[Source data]
....................

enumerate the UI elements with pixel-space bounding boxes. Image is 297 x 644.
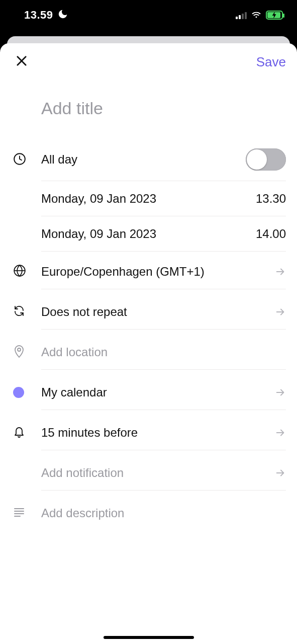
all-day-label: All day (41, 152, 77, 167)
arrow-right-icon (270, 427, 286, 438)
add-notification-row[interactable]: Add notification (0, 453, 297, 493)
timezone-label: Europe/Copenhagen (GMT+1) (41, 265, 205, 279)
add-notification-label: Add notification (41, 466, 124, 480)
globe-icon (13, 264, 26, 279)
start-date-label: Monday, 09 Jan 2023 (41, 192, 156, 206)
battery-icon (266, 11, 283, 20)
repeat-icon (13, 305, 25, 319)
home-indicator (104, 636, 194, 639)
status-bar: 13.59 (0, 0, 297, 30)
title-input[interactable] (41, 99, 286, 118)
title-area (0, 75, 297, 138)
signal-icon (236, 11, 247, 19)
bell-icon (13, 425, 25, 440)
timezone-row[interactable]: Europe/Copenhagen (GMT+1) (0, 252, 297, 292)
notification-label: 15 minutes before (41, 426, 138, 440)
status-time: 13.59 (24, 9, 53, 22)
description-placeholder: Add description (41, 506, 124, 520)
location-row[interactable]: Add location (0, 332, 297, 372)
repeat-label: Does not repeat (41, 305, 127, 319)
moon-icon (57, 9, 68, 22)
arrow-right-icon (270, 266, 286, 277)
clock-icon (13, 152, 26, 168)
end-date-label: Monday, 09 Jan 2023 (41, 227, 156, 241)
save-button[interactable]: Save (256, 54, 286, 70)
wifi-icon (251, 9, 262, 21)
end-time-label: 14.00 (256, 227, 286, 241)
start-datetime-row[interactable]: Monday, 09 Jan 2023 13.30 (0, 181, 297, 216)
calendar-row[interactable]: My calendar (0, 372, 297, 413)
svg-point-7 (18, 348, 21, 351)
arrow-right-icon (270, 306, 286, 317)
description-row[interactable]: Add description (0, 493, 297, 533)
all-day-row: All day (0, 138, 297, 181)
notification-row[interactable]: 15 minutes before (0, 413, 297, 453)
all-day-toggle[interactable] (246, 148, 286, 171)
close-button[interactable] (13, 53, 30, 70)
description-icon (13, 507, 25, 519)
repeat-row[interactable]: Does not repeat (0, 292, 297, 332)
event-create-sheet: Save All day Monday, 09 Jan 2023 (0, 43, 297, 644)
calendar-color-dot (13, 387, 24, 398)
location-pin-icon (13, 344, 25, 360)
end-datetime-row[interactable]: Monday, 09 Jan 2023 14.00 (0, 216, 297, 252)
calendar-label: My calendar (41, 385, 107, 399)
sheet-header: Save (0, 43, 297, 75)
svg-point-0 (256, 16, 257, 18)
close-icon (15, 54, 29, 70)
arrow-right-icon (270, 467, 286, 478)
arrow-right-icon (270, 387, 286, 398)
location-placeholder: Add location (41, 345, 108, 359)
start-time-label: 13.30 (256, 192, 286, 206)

....................

### Problem to solve
Your answer must contain the full data, repeated exactly, without pictures.

### Response
enumerate the UI elements with pixel-space bounding boxes. Image is 297 x 644.
all-day-label: All day (41, 152, 77, 167)
arrow-right-icon (270, 427, 286, 438)
add-notification-row[interactable]: Add notification (0, 453, 297, 493)
timezone-label: Europe/Copenhagen (GMT+1) (41, 265, 205, 279)
add-notification-label: Add notification (41, 466, 124, 480)
globe-icon (13, 264, 26, 279)
start-date-label: Monday, 09 Jan 2023 (41, 192, 156, 206)
battery-icon (266, 11, 283, 20)
repeat-icon (13, 305, 25, 319)
home-indicator (104, 636, 194, 639)
status-bar: 13.59 (0, 0, 297, 30)
title-input[interactable] (41, 99, 286, 118)
title-area (0, 75, 297, 138)
signal-icon (236, 11, 247, 19)
bell-icon (13, 425, 25, 440)
timezone-row[interactable]: Europe/Copenhagen (GMT+1) (0, 252, 297, 292)
notification-label: 15 minutes before (41, 426, 138, 440)
status-time: 13.59 (24, 9, 53, 22)
description-placeholder: Add description (41, 506, 124, 520)
location-row[interactable]: Add location (0, 332, 297, 372)
repeat-label: Does not repeat (41, 305, 127, 319)
moon-icon (57, 9, 68, 22)
arrow-right-icon (270, 266, 286, 277)
clock-icon (13, 152, 26, 168)
end-date-label: Monday, 09 Jan 2023 (41, 227, 156, 241)
save-button[interactable]: Save (256, 54, 286, 70)
wifi-icon (251, 9, 262, 21)
end-time-label: 14.00 (256, 227, 286, 241)
start-datetime-row[interactable]: Monday, 09 Jan 2023 13.30 (0, 181, 297, 216)
calendar-row[interactable]: My calendar (0, 372, 297, 413)
svg-point-7 (18, 348, 21, 351)
arrow-right-icon (270, 306, 286, 317)
description-row[interactable]: Add description (0, 493, 297, 533)
all-day-row: All day (0, 138, 297, 181)
notification-row[interactable]: 15 minutes before (0, 413, 297, 453)
all-day-toggle[interactable] (246, 148, 286, 171)
close-button[interactable] (13, 53, 30, 70)
description-icon (13, 507, 25, 519)
repeat-row[interactable]: Does not repeat (0, 292, 297, 332)
event-create-sheet: Save All day Monday, 09 Jan 2023 (0, 43, 297, 644)
calendar-color-dot (13, 387, 24, 398)
location-pin-icon (13, 344, 25, 360)
end-datetime-row[interactable]: Monday, 09 Jan 2023 14.00 (0, 216, 297, 252)
calendar-label: My calendar (41, 385, 107, 399)
sheet-header: Save (0, 43, 297, 75)
svg-point-0 (256, 16, 257, 18)
close-icon (15, 54, 29, 70)
arrow-right-icon (270, 467, 286, 478)
arrow-right-icon (270, 387, 286, 398)
location-placeholder: Add location (41, 345, 108, 359)
start-time-label: 13.30 (256, 192, 286, 206)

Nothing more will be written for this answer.